(Available records Opens)

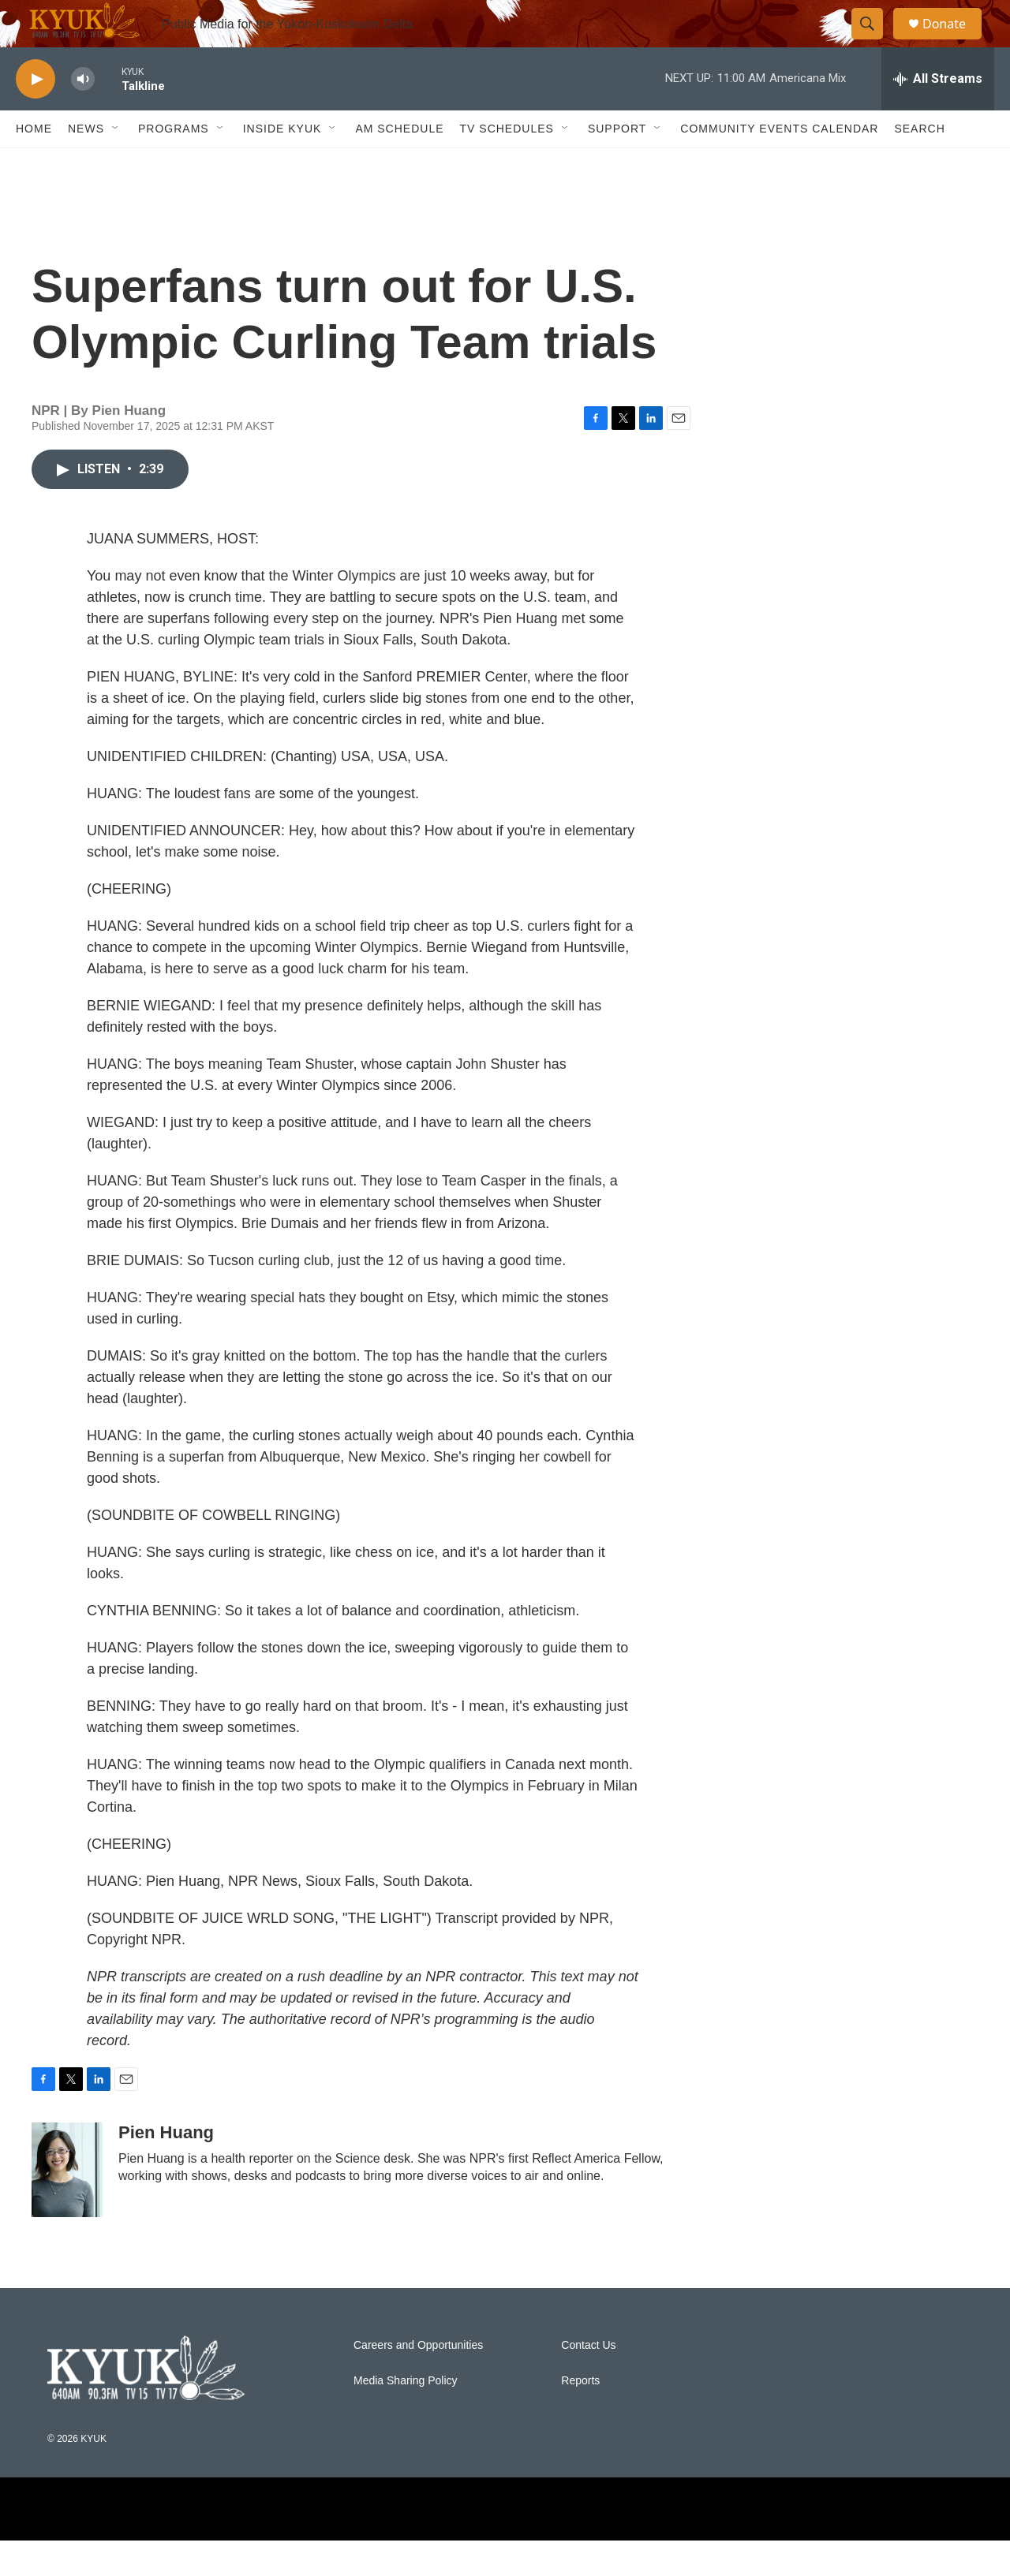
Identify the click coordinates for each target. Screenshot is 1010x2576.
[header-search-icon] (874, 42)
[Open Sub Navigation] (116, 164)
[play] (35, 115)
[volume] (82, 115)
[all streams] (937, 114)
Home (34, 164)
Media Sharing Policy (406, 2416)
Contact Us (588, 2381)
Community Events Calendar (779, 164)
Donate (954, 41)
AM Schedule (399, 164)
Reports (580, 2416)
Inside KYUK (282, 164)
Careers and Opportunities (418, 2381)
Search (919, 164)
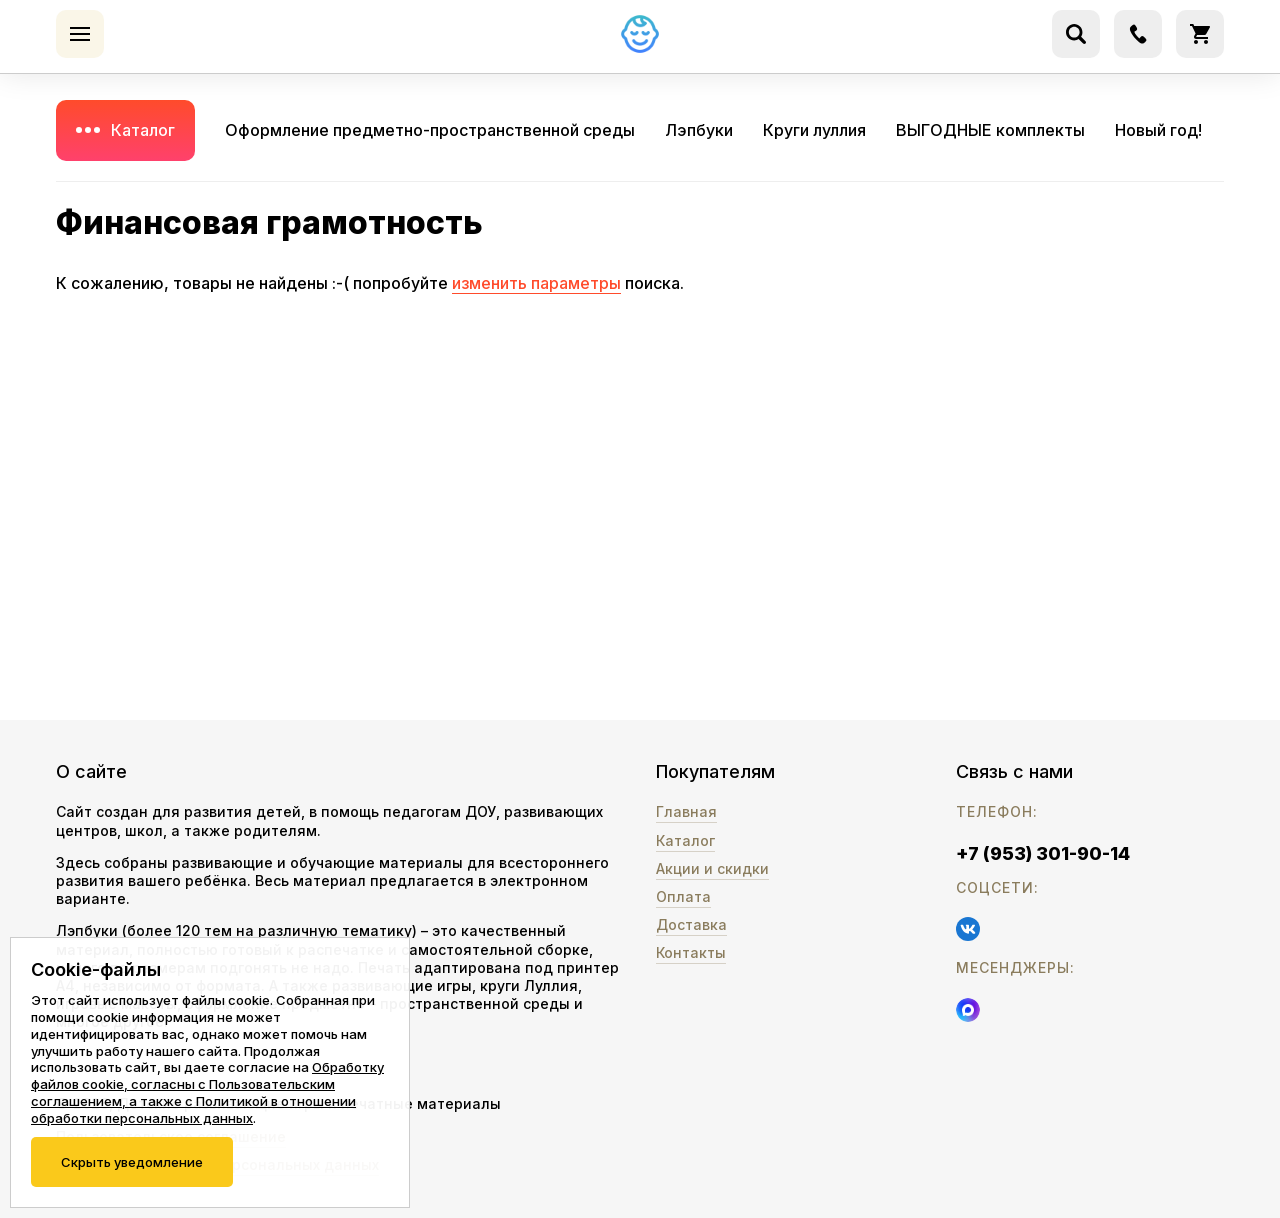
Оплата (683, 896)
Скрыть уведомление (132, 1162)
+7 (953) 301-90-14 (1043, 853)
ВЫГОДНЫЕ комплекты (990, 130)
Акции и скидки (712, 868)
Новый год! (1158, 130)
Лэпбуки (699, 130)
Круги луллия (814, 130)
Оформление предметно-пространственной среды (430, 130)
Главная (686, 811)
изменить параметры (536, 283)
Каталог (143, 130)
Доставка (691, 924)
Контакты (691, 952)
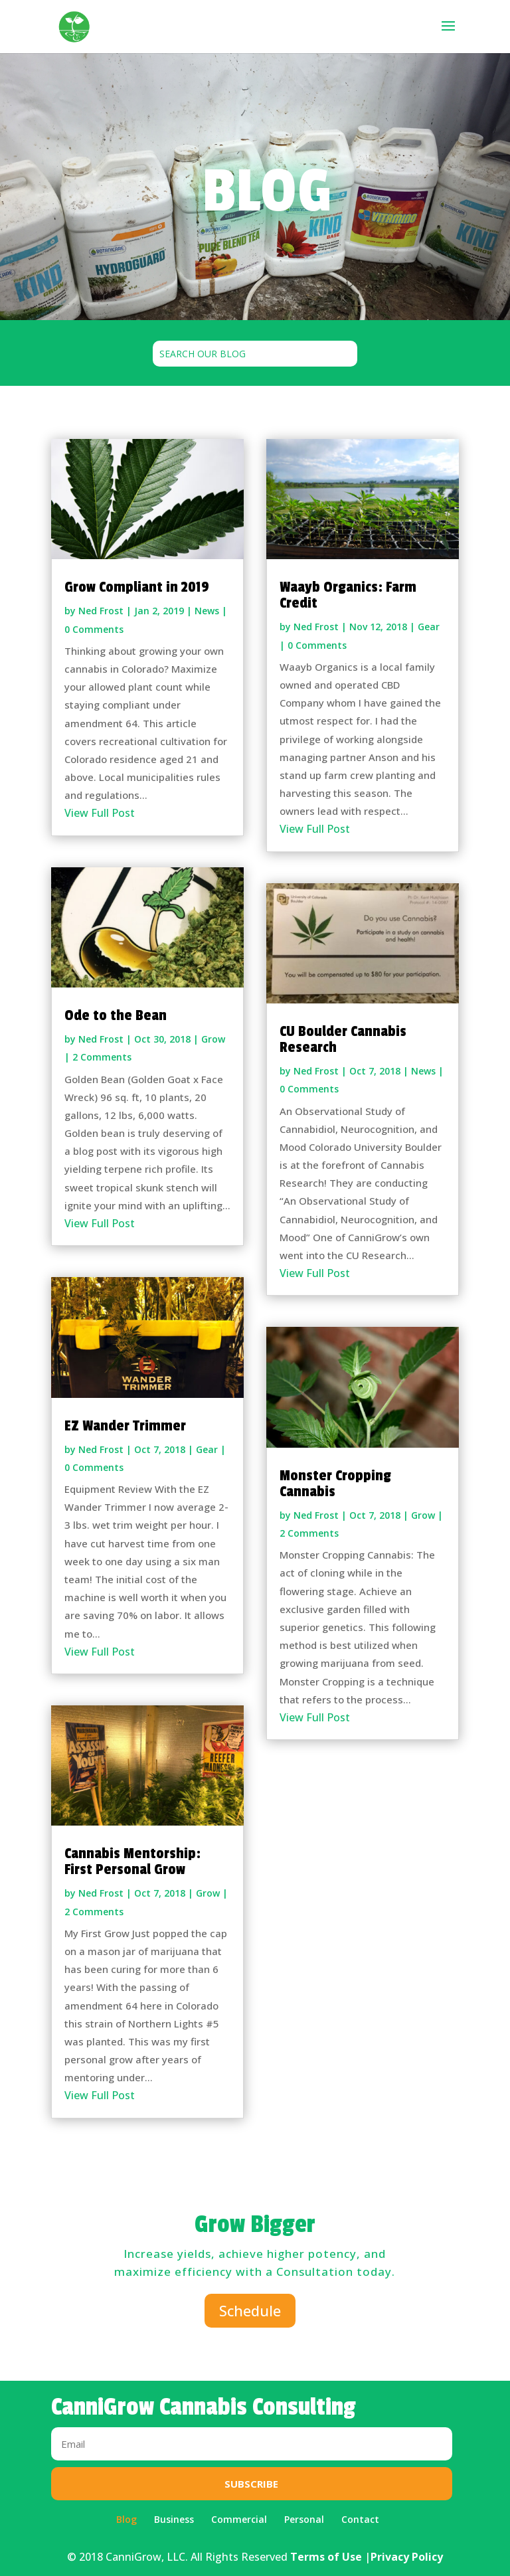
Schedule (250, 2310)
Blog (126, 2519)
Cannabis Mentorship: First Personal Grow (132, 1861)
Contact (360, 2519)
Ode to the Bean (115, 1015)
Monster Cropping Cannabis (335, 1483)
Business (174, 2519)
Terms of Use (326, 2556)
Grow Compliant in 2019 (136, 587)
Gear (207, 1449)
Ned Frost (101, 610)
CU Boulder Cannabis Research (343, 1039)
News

(Available records Closes)

> **Work to be completed**:
From the entries above, select each line containing the string "Grow".

> **Problem solution**:
Cannabis Mentorship: First Personal Grow (132, 1861)
Grow Compliant in 2019 (136, 587)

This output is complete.